A copy of the ruling in the case of Van Hoven v. Buckles & Buckles can be accessed by clicking here.
The plaintiff defaulted on a credit card debt. The account was placed with the defendant, which filed a lawsuit in state court and won. The defendant used that to obtain a writ of garnishment on the plaintiff’s wages. The defendant filed four writs during the course of a year. On the second, third, and fourth writs, the defendant included the cost of prior failed garnishments, even though they did not result in any money changing hands.
The plaintiff filed suit, alleging the inclusion of the fees from the failed garnishments violated the FDCPA. The court found in favor of the plaintiff, awarded a class of 168 plaintiffs $22 each for a total of $3,662. The plaintiffs’ attorneys were awarded $180,000. The defendant appealed the ruling.
There is a lot of legalese in the ruling, but the Appeals Court ruled that the lower court never gave the defendant a chance to determine if it made “bona fide” mistakes that fall under the FDCPA’s Bona Fide Error defense.
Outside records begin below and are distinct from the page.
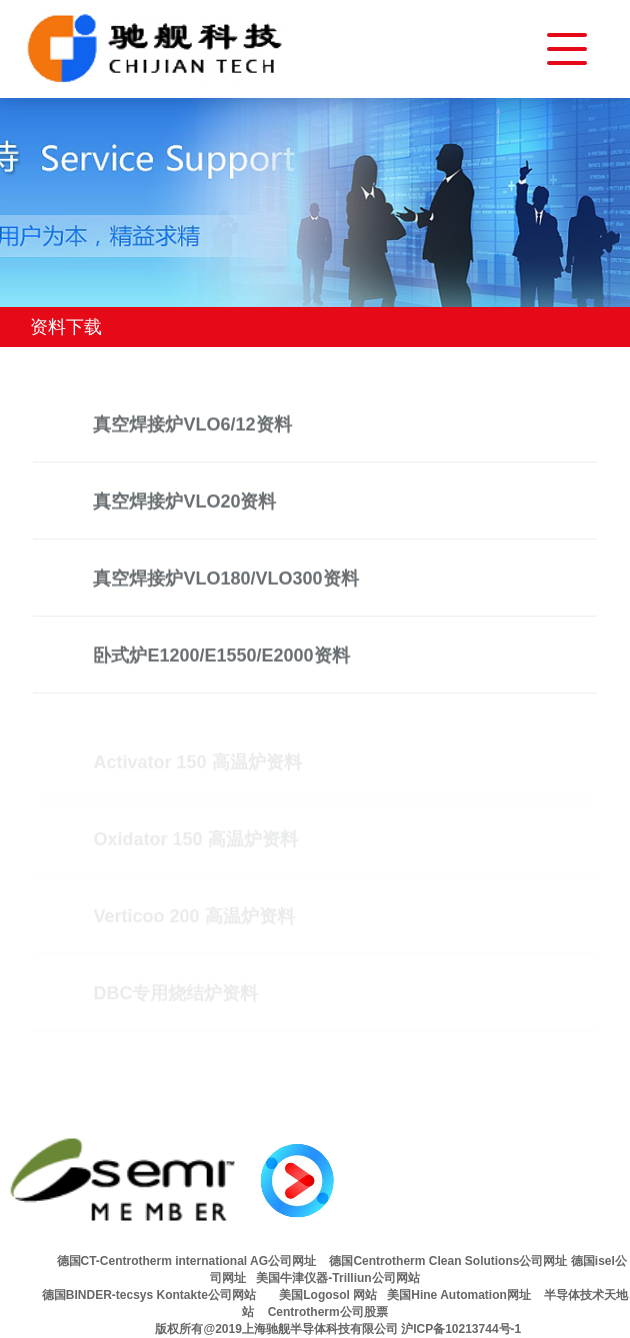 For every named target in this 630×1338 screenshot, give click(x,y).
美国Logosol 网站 (328, 1295)
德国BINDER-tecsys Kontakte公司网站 (149, 1295)
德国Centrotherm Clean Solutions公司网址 (446, 1261)
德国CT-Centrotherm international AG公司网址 (187, 1261)
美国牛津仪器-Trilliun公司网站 (337, 1278)
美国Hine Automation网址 (464, 1295) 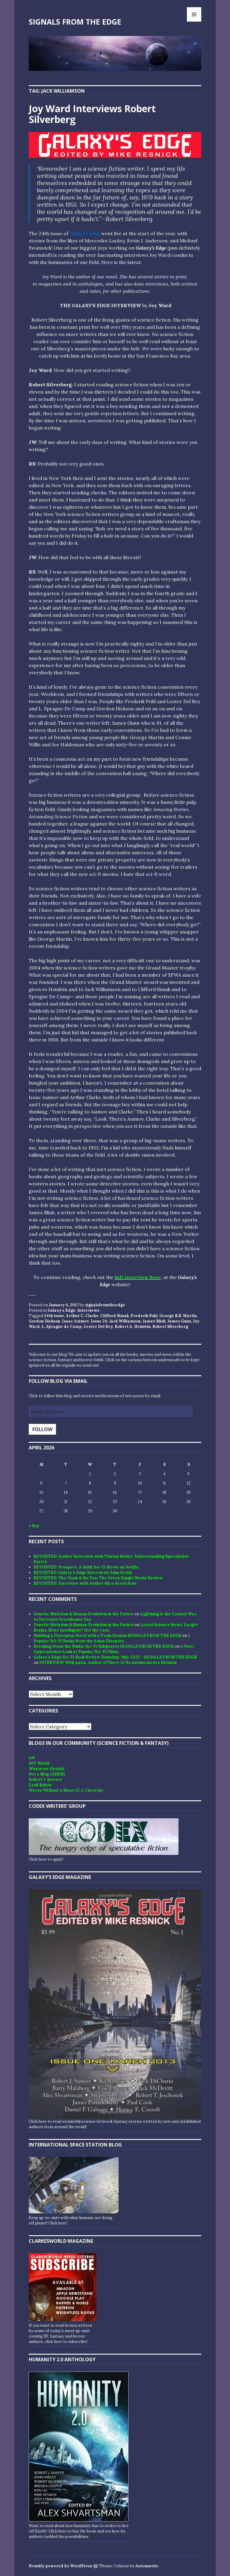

“We thus remand the case to allow the district court to determine whether Buckles & Buckles made ‘bona fide’ mistakes of fact in including certain costs of prior failed garnishments and whether its procedure for preventing such mistakes suffices,” the Appeals Court ruled. “To the extent the record needs development on this issue, the parties are free to seek additional discovery.”